Club World Cup: Unions sue FIFA

Club World Cup: Unions sue FIFA

The English and French professional football players’ unions are suing the international football association FIFA. The lawsuit, which the international players’ union FIFPRO threatened to file before the most recent FIFA Congress in May, was filed with the Brussels Commercial Court, which is requesting that the court refer four questions to the European Court of Justice for a preliminary ruling.

The players’ unions are protesting against FIFA’s design of the international match calendar. They criticize it as being one-sided, especially in light of the scheduling of the Club World Cup with 32 teams in the summer of 2025, which is to take place in the United States. Reforming the Club World Cup is one of FIFA President Gianni Infantino’s key projects.

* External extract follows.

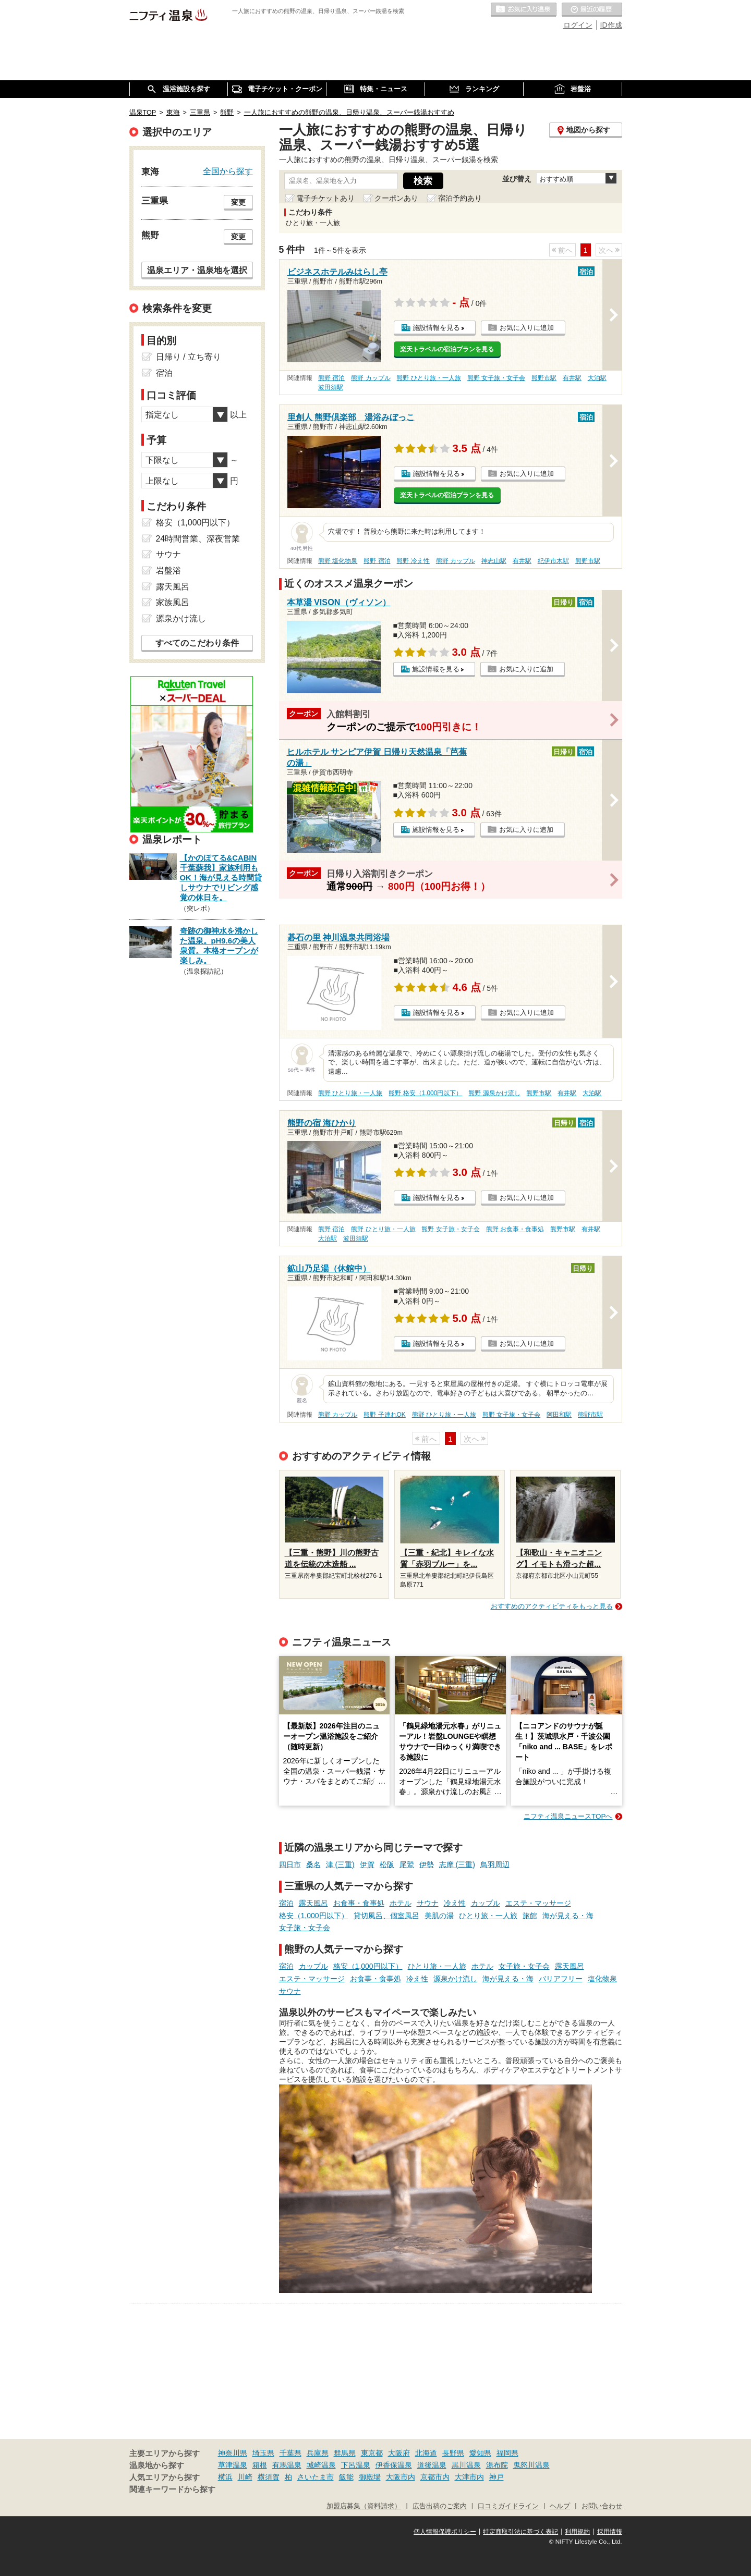 This screenshot has width=751, height=2576. Describe the element at coordinates (602, 1978) in the screenshot. I see `塩化物泉` at that location.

When the lawsuit was threatened, FIFA had rejected the accusation of one-sided scheduling, saying that all relevant parties had been consulted, FIFA Secretary General Mattias Grafström had written.

Prize money still unclear, television rights not yet awarded

Now the players’ unions are seeking legal action. Represented by Belgian lawyer Jean-Louis Dupont, who became known through the Bosman proceedings, they are relying, among other things, on the employee protection rights set out in the Charter of Fundamental Rights of the European Union.

Among the questions that the plaintiffs believe the ECJ should decide is the right to collective bargaining in accordance with Article 28 of the EU Charter of Fundamental Rights. At the same time, they are also asking about possible violations of competition law in light of the ECJ’s decision on the Super League from last December. As marketers of their competitions, sports associations such as FIFA are subject to European competition law just like all other sports associations that operate in a market economy.

The Club World Cup, promoted by Infantino, is planned to take place in the United States from June 15 to July 13, 2025. It has not yet been announced how much prize money the clubs will play for, and the television rights for the tournament have not yet been awarded. On Monday, a statement by Carlo Ancelotti, the coach of Champions League winners Real Madrid, in an interview with the Italian publication “Il Giornale” caused a stir. The Milan newspaper quoted him as saying that FIFA was forgetting that Real would not take part in the tournament and that other clubs would also turn down an invitation.

Shortly afterwards, the club made it clear that it wanted to compete and that participation had never been in doubt. Ancelotti wrote on the X platform that his words had not been interpreted in the way he had intended. Nothing was further from his mind than turning down the “great opportunity”. The “Il Giornale” website continues to quote Ancelotti’s contrary answer in the interview. FIFPRO, which supports the players’ unions’ lawsuit, said in a statement on Thursday that the tournament planned for mid-June to mid-July would mean up to six weeks of extra work for football professionals.